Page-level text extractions
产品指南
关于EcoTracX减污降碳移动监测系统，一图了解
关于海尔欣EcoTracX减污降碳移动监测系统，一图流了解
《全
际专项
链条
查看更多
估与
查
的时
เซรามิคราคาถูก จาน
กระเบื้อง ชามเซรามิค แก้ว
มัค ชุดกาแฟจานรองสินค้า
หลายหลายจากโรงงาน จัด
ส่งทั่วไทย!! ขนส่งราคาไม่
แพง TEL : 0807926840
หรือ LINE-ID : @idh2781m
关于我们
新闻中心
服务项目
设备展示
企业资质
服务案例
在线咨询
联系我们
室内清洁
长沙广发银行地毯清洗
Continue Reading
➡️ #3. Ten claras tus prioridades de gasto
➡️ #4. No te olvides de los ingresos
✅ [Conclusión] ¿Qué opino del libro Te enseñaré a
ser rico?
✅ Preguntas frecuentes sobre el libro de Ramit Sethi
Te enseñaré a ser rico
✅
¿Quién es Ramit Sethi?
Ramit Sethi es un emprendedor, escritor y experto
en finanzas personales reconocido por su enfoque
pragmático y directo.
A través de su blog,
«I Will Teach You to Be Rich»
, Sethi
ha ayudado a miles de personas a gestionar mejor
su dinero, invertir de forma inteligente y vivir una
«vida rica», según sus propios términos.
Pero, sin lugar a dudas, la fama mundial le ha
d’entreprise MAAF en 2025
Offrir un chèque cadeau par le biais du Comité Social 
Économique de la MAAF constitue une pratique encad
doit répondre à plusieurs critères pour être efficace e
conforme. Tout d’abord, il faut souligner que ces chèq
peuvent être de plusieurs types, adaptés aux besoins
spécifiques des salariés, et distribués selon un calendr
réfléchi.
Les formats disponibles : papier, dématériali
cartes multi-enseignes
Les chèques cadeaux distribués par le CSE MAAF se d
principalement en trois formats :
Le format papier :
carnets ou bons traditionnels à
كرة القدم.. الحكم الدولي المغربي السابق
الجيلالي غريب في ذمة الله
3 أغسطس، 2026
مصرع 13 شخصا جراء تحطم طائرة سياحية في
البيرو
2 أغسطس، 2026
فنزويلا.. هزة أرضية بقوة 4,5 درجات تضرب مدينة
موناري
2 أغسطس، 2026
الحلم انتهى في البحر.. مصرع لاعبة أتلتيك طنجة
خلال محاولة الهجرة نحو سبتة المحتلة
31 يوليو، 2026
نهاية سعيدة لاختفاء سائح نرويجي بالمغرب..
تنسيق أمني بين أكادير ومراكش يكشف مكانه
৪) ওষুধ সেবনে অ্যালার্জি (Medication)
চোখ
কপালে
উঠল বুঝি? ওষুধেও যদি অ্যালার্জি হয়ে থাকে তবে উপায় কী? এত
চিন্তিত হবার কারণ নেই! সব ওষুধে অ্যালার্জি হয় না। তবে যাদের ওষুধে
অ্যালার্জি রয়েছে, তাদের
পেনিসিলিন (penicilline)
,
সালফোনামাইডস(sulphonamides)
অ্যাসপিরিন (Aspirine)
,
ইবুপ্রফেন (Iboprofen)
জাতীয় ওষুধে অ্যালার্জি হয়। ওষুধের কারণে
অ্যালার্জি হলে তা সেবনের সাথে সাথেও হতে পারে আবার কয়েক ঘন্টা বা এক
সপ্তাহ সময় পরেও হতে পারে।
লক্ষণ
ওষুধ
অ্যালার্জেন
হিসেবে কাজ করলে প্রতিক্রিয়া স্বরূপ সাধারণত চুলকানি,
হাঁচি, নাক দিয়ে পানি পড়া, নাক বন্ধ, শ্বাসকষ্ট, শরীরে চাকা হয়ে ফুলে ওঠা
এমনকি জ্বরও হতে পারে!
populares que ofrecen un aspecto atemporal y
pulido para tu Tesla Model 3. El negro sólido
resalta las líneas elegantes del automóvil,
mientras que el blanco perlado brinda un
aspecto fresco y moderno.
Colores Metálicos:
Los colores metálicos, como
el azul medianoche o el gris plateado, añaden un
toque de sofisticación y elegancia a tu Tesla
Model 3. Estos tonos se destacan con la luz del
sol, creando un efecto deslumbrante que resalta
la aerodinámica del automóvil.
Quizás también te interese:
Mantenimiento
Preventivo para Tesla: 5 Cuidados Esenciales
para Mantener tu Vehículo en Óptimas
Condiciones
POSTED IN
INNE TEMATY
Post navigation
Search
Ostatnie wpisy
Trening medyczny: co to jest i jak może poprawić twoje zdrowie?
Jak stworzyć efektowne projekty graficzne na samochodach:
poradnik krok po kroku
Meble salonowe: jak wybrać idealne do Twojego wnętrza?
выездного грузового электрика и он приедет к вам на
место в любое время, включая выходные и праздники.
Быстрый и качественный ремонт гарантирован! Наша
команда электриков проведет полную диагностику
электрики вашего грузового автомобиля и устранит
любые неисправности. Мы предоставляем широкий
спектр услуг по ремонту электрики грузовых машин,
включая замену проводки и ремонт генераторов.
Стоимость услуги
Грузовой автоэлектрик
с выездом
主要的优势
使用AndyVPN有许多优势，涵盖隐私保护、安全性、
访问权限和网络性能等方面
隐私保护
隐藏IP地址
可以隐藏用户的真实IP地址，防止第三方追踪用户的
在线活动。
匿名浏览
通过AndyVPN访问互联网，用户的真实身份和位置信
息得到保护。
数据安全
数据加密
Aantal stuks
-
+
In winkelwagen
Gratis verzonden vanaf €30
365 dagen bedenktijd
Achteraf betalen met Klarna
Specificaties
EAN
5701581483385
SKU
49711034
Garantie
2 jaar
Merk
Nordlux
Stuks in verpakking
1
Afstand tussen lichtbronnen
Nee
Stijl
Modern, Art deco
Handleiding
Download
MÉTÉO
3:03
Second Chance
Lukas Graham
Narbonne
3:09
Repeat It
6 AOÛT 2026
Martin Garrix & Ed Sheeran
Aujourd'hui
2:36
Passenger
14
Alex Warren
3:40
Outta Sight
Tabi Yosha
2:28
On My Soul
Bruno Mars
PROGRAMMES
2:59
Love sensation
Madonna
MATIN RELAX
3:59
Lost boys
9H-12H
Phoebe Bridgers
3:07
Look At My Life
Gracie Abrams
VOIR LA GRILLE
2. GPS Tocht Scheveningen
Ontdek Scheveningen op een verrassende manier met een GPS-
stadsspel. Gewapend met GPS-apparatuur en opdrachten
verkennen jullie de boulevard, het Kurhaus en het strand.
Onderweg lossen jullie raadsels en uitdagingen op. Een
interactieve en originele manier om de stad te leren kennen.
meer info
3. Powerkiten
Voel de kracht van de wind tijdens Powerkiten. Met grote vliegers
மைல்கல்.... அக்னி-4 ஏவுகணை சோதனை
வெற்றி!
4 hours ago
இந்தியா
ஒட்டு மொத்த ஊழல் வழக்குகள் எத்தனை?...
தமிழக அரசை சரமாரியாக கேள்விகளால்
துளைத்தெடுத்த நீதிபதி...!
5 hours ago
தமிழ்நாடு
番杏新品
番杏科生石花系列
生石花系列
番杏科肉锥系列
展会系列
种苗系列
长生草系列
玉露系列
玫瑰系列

> **EXERCISE OBJECTIVE**
From the data above, output only the lines between the line containing "Quizás también te" and the line containing "команда электриков проведет", inclusive, exactly as written.

> **TASK OUTPUT**
Quizás también te interese:
Mantenimiento
Preventivo para Tesla: 5 Cuidados Esenciales
para Mantener tu Vehículo en Óptimas
Condiciones
POSTED IN
INNE TEMATY
Post navigation
Search
Ostatnie wpisy
Trening medyczny: co to jest i jak może poprawić twoje zdrowie?
Jak stworzyć efektowne projekty graficzne na samochodach:
poradnik krok po kroku
Meble salonowe: jak wybrać idealne do Twojego wnętrza?
выездного грузового электрика и он приедет к вам на
место в любое время, включая выходные и праздники.
Быстрый и качественный ремонт гарантирован! Наша
команда электриков проведет полную диагностику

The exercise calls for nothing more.